Luísa mandou o filho de Antónia, Manuel, de cinco anos, a correr, chamar Umbelina aos Urgais onde alguém, entretanto, afirmou tê-la visto a apascentar o gado na companhia do seu homem, o José Ramos. A ideia era a de Umbelina baptizar o recém-nascido, de emergência, na ausência de padre. Não haveria tempo para chamar o abade em tempo útil, dado que consideraram o recém-nascido quase morto.

Umbelina surgiu espavorecida devido à forma como Manuel transmitira o recado. A mulher de José Ramos Costa Peixeira acudia persuadida de que Antónia se encontrava moribunda. A afamada benzedeira e alma dotada de dons etéreos, diáfanos, capazes de expulsar males e espíritos perniciosos nos seres mortais, através de rezas e benzeduras de predestinados, inteirando-se da ocorrência. Ditou, de imediato, a saída de todos ocupantes no compartimento, exceptuando mãe e recém-nascida. Até mesmo a sua cúmplice Luísa Margarida foi expulsa, sem complacência, bem ao desagrado desta que ainda quis resistir, teimando em permanecer, tentando fazer valer o estatuto de amizade intrínseca à existência de ambas, desde a infância na qualidade de vizinhas, provindas dos moinhos do Rio Bom. Poucos instantes após, Umbelina reapareceu na soleira da porta, vinda lá de dentro da habitação, sem outra frincha que não fosse a própria porta, único meio de acesso ao seu interior, lúgubre. Propositadamente, Umbelina ressurgia de ar denso, encenando ali tragédia. No entanto, não resistindo, deixou escapar um esgar de sorriso para gáudio das vizinhas ali plantadas, nitidamente, preocupadas.
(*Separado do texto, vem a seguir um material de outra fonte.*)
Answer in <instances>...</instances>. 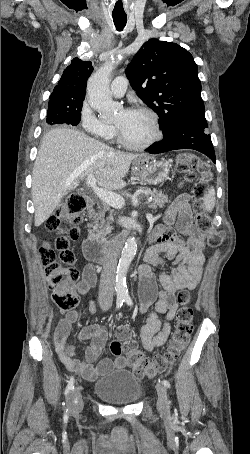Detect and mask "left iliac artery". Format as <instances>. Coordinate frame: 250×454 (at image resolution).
Returning <instances> with one entry per match:
<instances>
[{
	"label": "left iliac artery",
	"mask_w": 250,
	"mask_h": 454,
	"mask_svg": "<svg viewBox=\"0 0 250 454\" xmlns=\"http://www.w3.org/2000/svg\"><path fill=\"white\" fill-rule=\"evenodd\" d=\"M124 301H125L128 305H130V306L133 305V302H132V300H131L130 297H126V298L124 299ZM162 383H163V385H164L165 387L170 388V383H169L168 380H165V379H164V380L162 381Z\"/></svg>",
	"instance_id": "obj_1"
}]
</instances>
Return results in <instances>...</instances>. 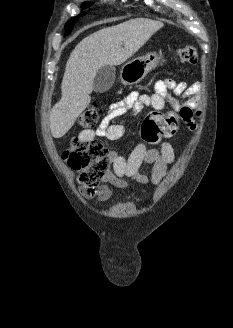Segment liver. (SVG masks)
Instances as JSON below:
<instances>
[{
  "instance_id": "liver-1",
  "label": "liver",
  "mask_w": 233,
  "mask_h": 328,
  "mask_svg": "<svg viewBox=\"0 0 233 328\" xmlns=\"http://www.w3.org/2000/svg\"><path fill=\"white\" fill-rule=\"evenodd\" d=\"M163 26L148 19H131L94 32L75 47L66 64L61 99L50 112L54 138L63 137L89 105L97 71L124 63Z\"/></svg>"
}]
</instances>
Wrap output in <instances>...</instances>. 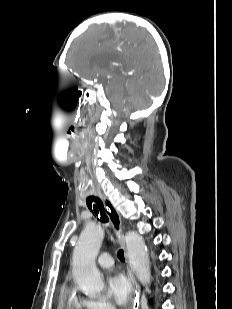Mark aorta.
<instances>
[{"label": "aorta", "mask_w": 232, "mask_h": 309, "mask_svg": "<svg viewBox=\"0 0 232 309\" xmlns=\"http://www.w3.org/2000/svg\"><path fill=\"white\" fill-rule=\"evenodd\" d=\"M103 238L102 228L96 223H89L82 231L73 252V279L89 297L100 296L104 289L103 279L95 263ZM125 242L132 271L143 285L150 284V259L143 237L137 232L129 231Z\"/></svg>", "instance_id": "obj_1"}]
</instances>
- Já mama, criaturas de deus… Maria dos Anjos, leva lá a canja à tua cunhada que bem precisa. - Rematou Umbelina que, ao avistar Gerarda, afastada e pálida, disse, alto:

- Chega-te aqui rapariga que ninguém te faz mal. Já sei que foste conveniente, como o senhor abade costuma dizer. Fizeste tudo muito bem. A Antónia está muito contente contigo, rapariga.

 

 

 

2

Decorridos mais de trinta dias após o baptizado de Acácio, filho de João Evangelista Aguiar e de Inácia Joaquina Pendilhe, neto paterno de José Bento Aguiar e de Luísa Teresa Sobral, materno de António Pendilhe e de Josefa Luísa, urgia baptizar a filha de António Bernardo e de Antónia Margarida.

O padre era o mesmo, ou seja, Inácio de Almeida, da paróquia do Souto. Antónia conversou com os seus pais, residentes na freguesia do Souto. Conjecturaram vários factores: disponibilidade financeira, maior ou menor aperto na lavoura, padrinhos a convidar, enfim, os meandros que uma ocasião daquelas necessitava, dentro dos preceitos de tradição local e religiosos.

Logo ali, os avós maternos terão manifestado a vontade de figurarem como padrinhos da neta, à qual propuseram o nome de Maria (em honra de nossa senhora da lapa), Margarida louvando o sobrenome da própria mãe. Isto é, Maria Margarida Vasconcelos Peixeira. Todavia, Antónia estava avisada de que, por vontade do seu homem, os padrinhos seriam os mesmos que tinham baptizado a sua malograda falecida filha, à qual tinham posto o nome de Bárbara Maria, em honra da trisavó de António Bernardo. Antónia ia insistindo que o nome de Bárbara não tinha dado sorte. Apesar da capela dos Mozinhos ser de devoção a Santa Bárbara, ela preferia que a segunda filha fosse baptizada de primeiro nome – Maria. Para ela o segundo nome tanto poderia ser Balbina, Leonor, Luísa, José, mas não escamoteava que se lhe pusessem Maria Margarida seria para si uma atitude muito do seu agrado.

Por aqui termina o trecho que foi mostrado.